--- Records supplied ---

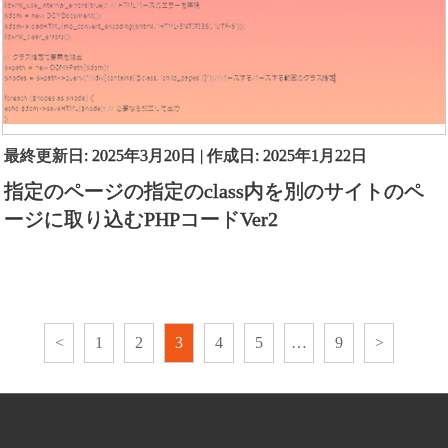
最終更新日: 2025年3月20日 | 作成日: 2025年1月22日
指定のページの指定のclass内を別のサイトのペ
ージに取り込むPHPコードVer2
<
1
2
3
4
5
…
9
>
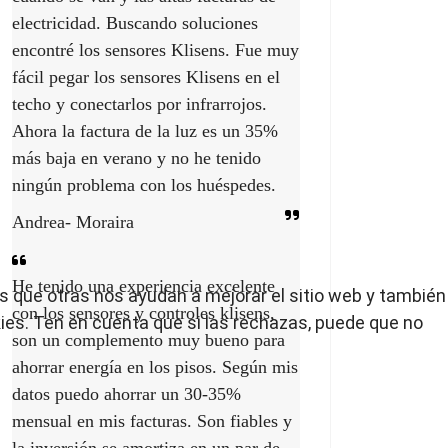
electricidad. Buscando soluciones
encontré los sensores Klisens. Fue muy
fácil pegar los sensores Klisens en el
techo y conectarlos por infrarrojos.
Ahora la factura de la luz es un 35%
más baja en verano y no he tenido
ningún problema con los huéspedes.
Andrea- Moraira
He tenido una experiencia excelente
s que otras nos ayudan a mejorar el sitio web y también
con los sensores y controles klisens,
okies. Ten en cuenta que si las rechazas, puede que no
son un complemento muy bueno para
ahorrar energía en los pisos. Según mis
datos puedo ahorrar un 30-35%
mensual en mis facturas. Son fiables y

---

→ What is required: Give again only the lines starting at the one that contains "más baja en verano y no he tenido" and running to the end of the data.

→ Task response:
más baja en verano y no he tenido
ningún problema con los huéspedes.
Andrea- Moraira
He tenido una experiencia excelente
s que otras nos ayudan a mejorar el sitio web y también
con los sensores y controles klisens,
okies. Ten en cuenta que si las rechazas, puede que no
son un complemento muy bueno para
ahorrar energía en los pisos. Según mis
datos puedo ahorrar un 30-35%
mensual en mis facturas. Son fiables y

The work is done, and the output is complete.